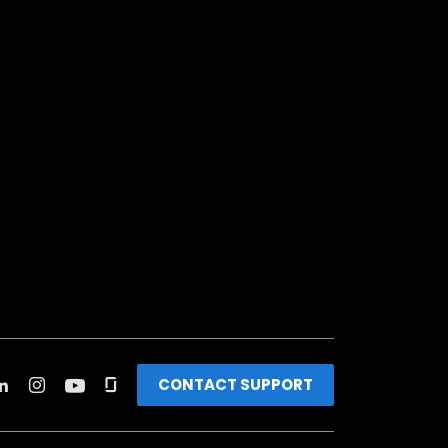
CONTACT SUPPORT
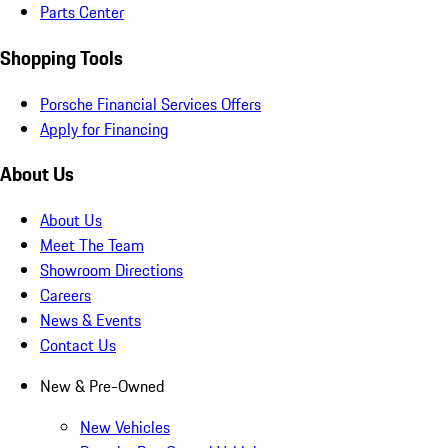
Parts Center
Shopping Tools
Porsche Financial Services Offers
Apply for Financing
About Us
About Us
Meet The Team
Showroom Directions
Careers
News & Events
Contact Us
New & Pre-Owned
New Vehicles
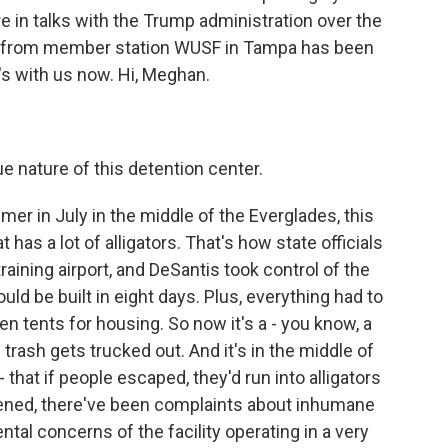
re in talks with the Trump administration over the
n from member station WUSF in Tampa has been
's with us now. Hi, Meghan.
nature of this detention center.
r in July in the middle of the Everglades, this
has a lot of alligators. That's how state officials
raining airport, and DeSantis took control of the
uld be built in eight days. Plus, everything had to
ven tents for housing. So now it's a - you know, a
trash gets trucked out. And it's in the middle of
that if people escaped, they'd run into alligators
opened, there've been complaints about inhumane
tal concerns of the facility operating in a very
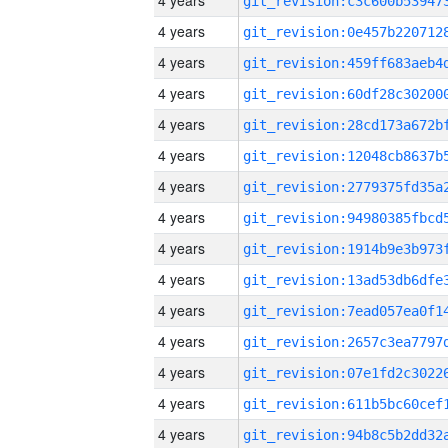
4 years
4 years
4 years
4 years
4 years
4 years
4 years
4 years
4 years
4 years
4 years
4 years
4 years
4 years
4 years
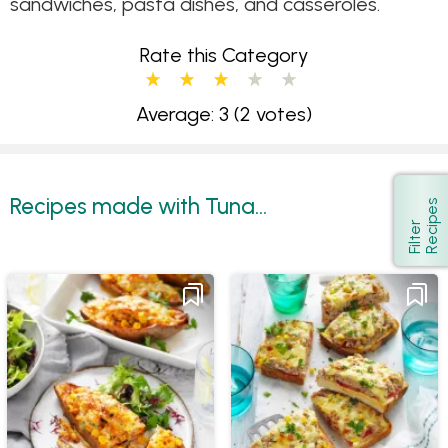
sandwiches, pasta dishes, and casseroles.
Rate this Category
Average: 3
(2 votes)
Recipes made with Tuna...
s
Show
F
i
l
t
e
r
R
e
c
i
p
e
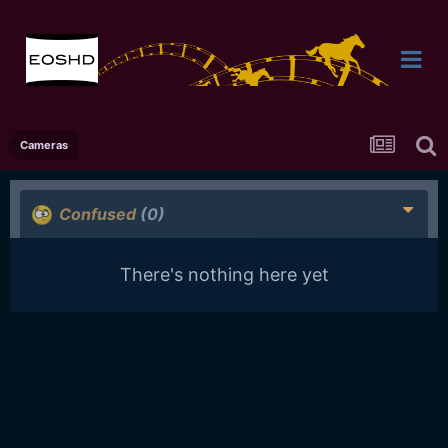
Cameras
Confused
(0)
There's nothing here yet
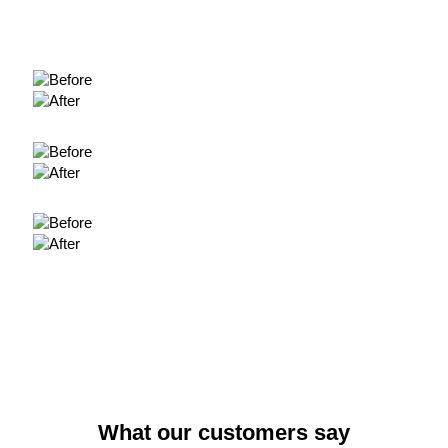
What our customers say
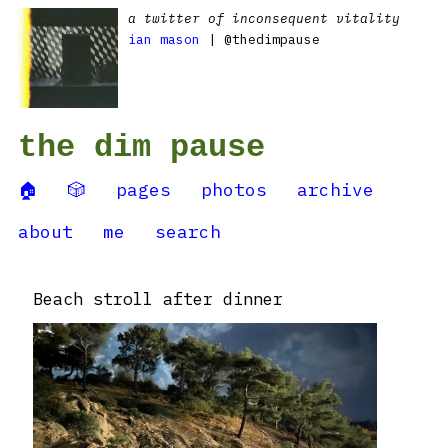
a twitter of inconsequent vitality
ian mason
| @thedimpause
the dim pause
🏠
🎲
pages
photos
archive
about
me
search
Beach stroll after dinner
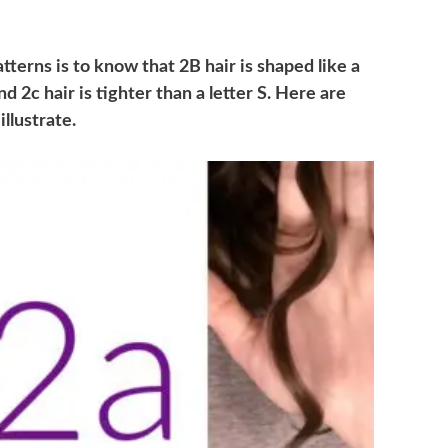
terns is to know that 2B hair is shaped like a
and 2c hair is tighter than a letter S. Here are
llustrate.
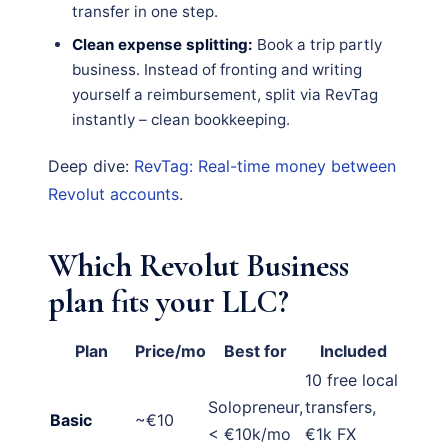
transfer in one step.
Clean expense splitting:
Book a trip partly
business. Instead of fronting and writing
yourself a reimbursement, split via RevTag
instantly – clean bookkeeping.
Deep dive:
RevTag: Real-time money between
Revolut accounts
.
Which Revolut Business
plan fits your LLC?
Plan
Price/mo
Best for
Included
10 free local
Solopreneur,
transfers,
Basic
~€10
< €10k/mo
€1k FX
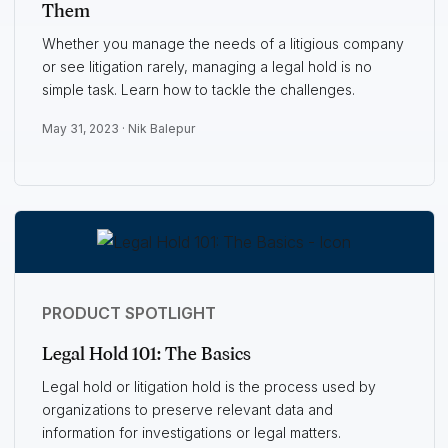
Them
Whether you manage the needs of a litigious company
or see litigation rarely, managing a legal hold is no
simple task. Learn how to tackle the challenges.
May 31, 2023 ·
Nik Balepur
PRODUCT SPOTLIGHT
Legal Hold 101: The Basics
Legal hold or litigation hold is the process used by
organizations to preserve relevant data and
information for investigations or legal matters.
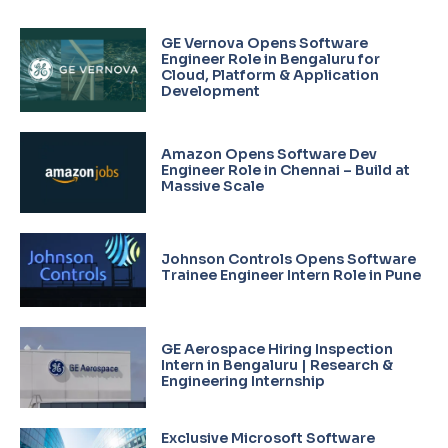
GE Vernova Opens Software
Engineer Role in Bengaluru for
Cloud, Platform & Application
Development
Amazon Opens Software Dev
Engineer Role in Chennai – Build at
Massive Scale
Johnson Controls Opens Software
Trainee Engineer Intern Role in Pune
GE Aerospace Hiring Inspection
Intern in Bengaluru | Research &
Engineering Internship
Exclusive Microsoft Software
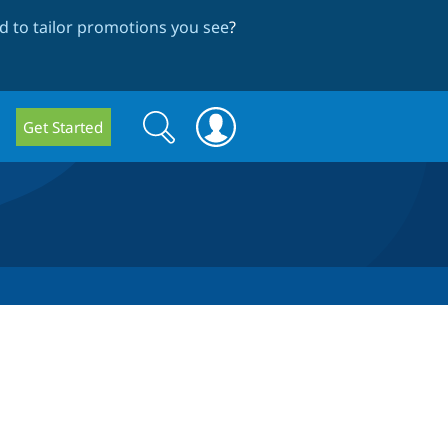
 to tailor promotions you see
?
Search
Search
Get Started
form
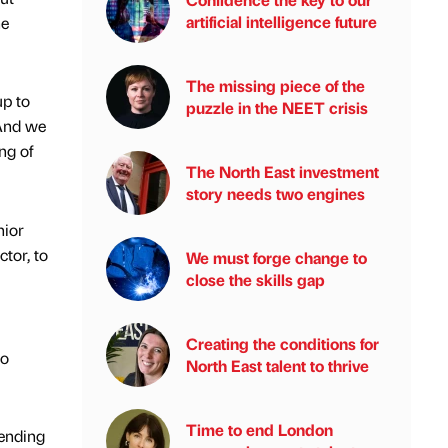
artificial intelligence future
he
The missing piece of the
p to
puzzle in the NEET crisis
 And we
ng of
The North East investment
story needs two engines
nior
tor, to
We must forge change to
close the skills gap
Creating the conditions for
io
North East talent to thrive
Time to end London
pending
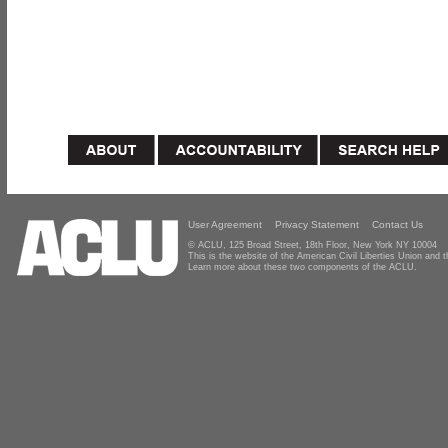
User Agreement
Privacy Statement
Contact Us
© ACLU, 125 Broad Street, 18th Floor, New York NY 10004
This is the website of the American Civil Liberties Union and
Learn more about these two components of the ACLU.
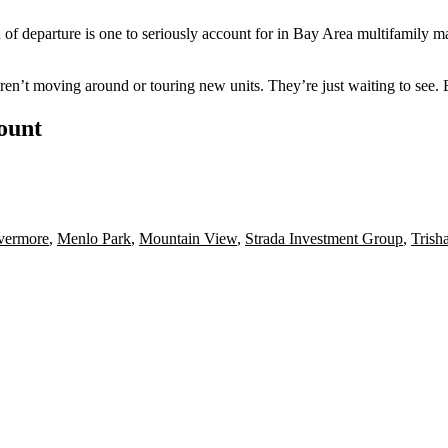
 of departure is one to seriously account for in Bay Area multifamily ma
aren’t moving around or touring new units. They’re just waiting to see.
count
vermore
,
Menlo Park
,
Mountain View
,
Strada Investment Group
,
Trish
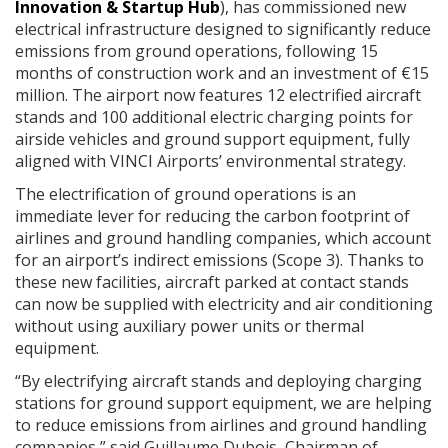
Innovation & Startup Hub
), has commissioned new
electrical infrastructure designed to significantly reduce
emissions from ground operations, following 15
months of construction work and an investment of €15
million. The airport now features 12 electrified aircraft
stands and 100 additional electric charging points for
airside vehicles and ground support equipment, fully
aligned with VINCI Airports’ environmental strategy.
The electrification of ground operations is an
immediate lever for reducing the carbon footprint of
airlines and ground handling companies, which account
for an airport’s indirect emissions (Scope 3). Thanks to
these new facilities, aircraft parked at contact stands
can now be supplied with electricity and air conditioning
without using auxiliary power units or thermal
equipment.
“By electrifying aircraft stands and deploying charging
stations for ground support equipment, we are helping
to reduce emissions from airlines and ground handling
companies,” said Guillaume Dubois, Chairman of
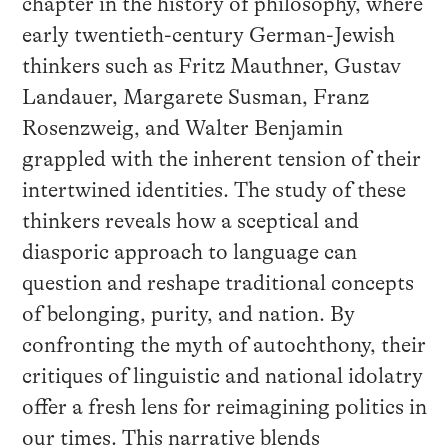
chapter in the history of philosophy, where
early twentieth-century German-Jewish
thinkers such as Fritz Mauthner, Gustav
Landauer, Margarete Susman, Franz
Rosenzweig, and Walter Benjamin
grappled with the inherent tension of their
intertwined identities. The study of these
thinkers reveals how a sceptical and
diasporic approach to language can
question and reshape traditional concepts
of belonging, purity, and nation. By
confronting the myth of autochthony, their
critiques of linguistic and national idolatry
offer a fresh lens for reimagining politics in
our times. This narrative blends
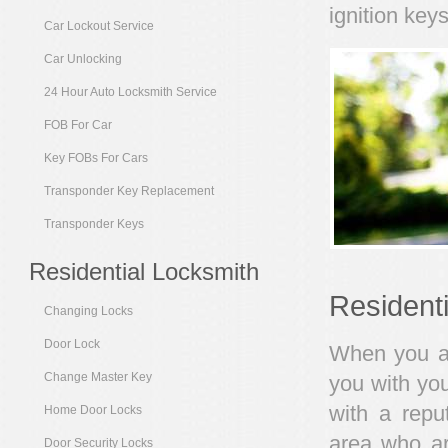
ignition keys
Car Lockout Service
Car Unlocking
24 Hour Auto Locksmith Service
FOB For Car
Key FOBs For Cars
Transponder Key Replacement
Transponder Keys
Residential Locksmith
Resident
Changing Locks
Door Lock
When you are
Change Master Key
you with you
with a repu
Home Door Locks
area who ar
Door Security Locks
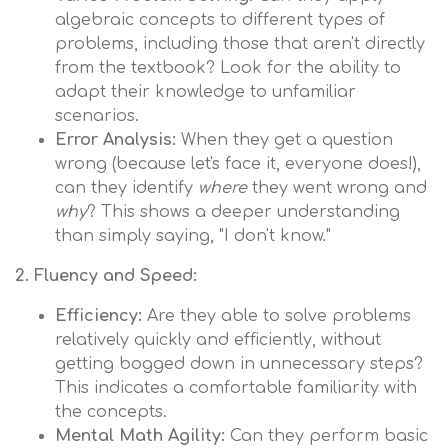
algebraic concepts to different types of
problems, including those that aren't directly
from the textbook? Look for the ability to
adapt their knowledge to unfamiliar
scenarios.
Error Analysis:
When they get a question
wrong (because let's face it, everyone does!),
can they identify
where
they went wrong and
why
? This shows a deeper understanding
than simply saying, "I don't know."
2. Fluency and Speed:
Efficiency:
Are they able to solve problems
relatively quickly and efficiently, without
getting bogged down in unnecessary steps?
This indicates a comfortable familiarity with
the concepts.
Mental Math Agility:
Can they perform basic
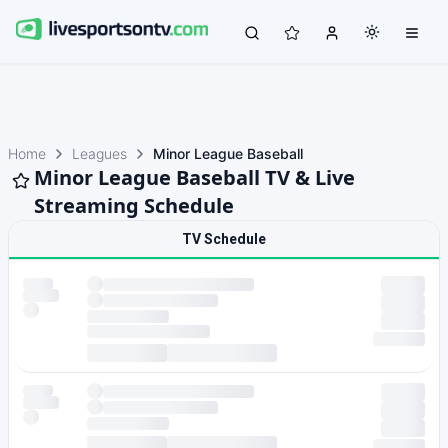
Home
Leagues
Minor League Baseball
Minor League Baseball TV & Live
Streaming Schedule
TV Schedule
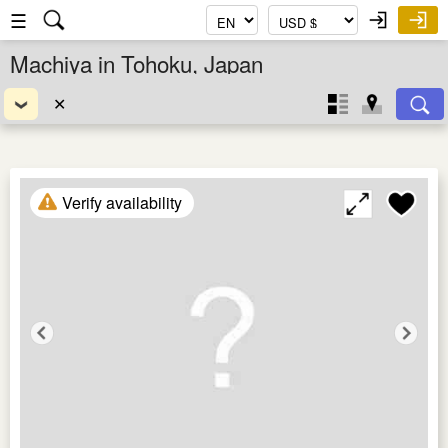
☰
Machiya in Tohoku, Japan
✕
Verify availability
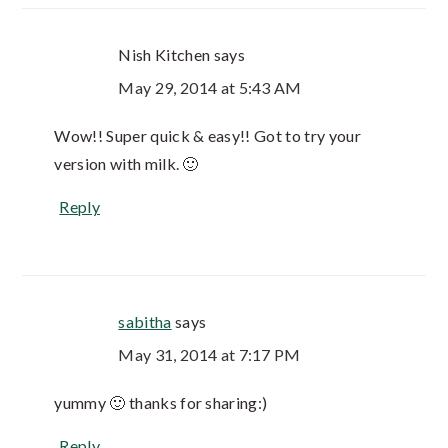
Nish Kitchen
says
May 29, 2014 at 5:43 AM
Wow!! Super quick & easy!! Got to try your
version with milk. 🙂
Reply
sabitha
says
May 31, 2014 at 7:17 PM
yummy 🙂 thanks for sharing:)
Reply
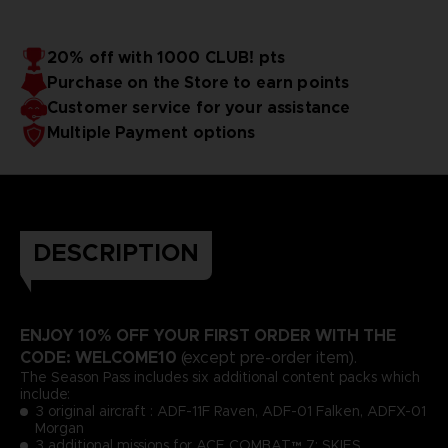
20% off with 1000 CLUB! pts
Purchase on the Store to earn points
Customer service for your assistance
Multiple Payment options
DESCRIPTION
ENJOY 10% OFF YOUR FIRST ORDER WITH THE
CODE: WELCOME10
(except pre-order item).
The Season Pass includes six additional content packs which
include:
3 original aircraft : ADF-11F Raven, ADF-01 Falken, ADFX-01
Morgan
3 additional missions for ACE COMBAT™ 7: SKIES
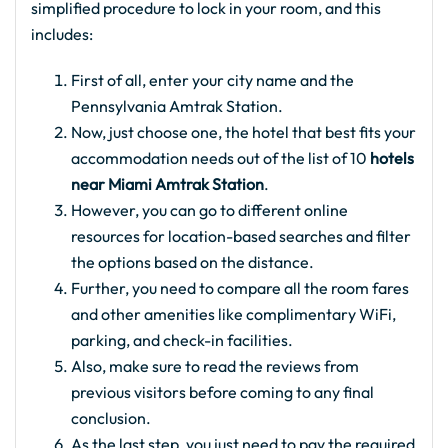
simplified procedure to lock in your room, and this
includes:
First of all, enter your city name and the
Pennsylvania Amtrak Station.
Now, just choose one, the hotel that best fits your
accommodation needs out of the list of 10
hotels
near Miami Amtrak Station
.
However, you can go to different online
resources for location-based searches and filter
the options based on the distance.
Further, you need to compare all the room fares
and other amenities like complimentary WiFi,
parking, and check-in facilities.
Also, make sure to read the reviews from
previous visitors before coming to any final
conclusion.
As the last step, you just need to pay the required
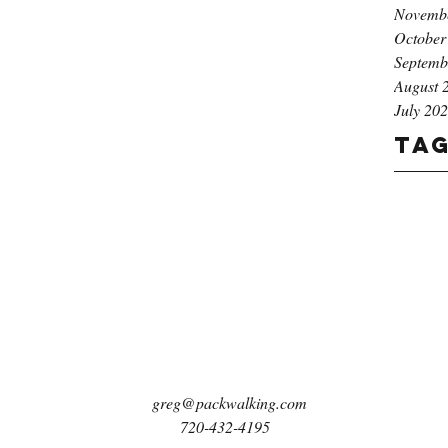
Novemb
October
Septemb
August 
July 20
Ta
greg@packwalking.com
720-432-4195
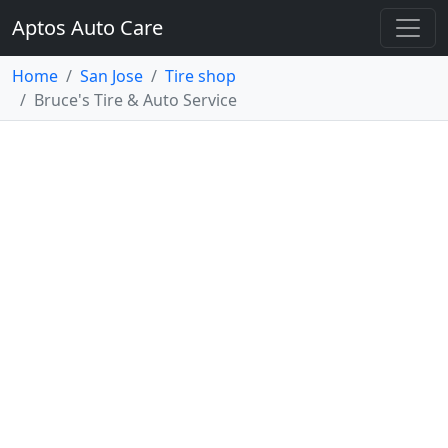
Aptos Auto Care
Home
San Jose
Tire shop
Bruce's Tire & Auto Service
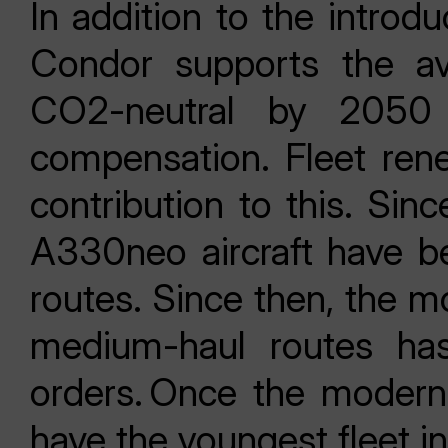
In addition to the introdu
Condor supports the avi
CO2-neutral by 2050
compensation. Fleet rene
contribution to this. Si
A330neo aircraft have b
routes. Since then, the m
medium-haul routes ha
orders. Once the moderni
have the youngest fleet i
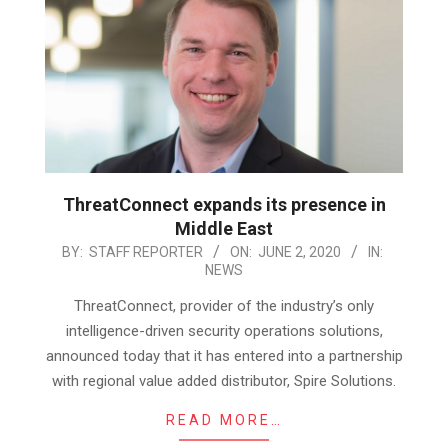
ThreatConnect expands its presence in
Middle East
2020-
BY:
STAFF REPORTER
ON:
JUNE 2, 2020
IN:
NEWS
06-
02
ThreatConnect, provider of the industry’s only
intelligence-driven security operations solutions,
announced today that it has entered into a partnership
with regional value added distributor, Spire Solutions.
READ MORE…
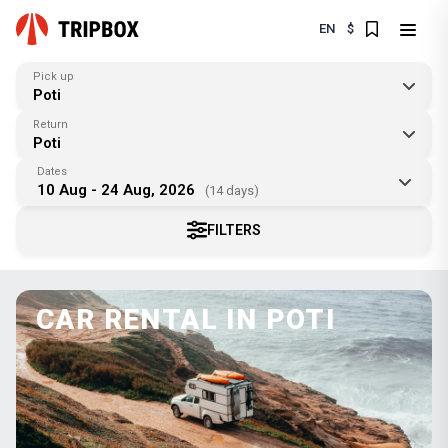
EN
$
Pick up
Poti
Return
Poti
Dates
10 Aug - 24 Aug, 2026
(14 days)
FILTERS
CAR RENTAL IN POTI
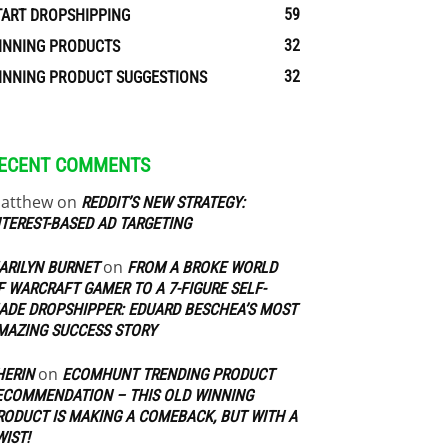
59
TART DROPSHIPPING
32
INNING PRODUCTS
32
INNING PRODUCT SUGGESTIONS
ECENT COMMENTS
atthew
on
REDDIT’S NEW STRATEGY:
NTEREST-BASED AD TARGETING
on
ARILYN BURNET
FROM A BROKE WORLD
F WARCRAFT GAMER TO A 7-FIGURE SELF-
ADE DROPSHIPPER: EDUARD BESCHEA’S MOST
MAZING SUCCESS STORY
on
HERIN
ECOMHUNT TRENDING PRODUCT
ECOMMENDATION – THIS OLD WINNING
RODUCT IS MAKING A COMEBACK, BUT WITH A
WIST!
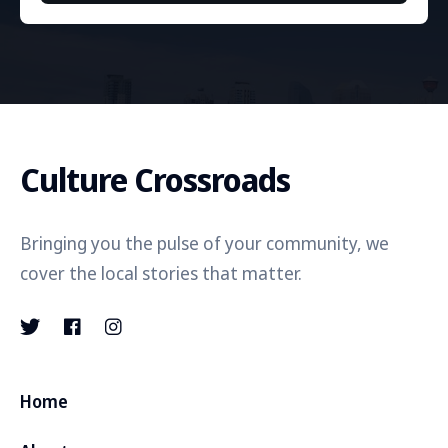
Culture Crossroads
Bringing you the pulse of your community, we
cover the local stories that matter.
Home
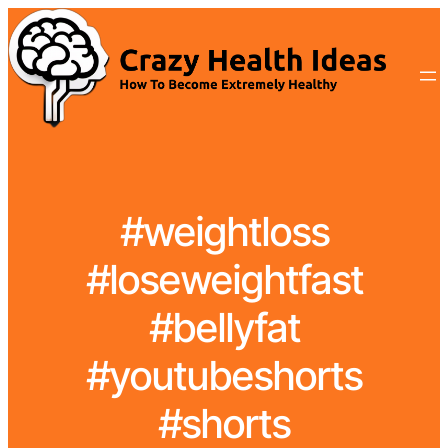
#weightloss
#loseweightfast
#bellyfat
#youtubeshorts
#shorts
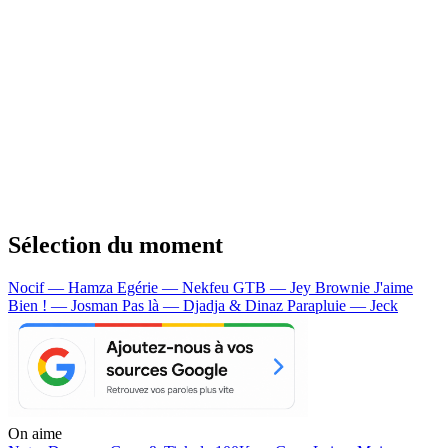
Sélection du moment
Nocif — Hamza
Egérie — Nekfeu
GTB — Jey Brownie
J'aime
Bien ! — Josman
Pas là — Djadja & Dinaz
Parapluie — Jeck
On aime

=======

# [Exercise description]
Starting at the line above that contains "puzzle in the NEET crisis", transcribe every line exactly through the line that contains "airlines and ground handling companies, which", including that last one, and skip the pictures.

# [Result below]
puzzle in the NEET crisis
 And we
ng of
The North East investment
story needs two engines
nior
tor, to
We must forge change to
close the skills gap
Creating the conditions for
io
North East talent to thrive
Time to end London
pending
User Agreement
Privacy Statement
Contact Us
© ACLU, 125 Broad Street, 18th Floor, New York NY 10004
This is the website of the American Civil Liberties Union and
Learn more about these two components of the ACLU.
 of departure is one to seriously account for in Bay Area multifamily ma
aren’t moving around or touring new units. They’re just waiting to see.
count
vermore
,
Menlo Park
,
Mountain View
,
Strada Investment Group
,
Trish
Innovation & Startup Hub
), has commissioned new
electrical infrastructure designed to significantly reduce
emissions from ground operations, following 15
months of construction work and an investment of €15
million. The airport now features 12 electrified aircraft
stands and 100 additional electric charging points for
airside vehicles and ground support equipment, fully
aligned with VINCI Airports’ environmental strategy.
The electrification of ground operations is an
immediate lever for reducing the carbon footprint of
airlines and ground handling companies, which account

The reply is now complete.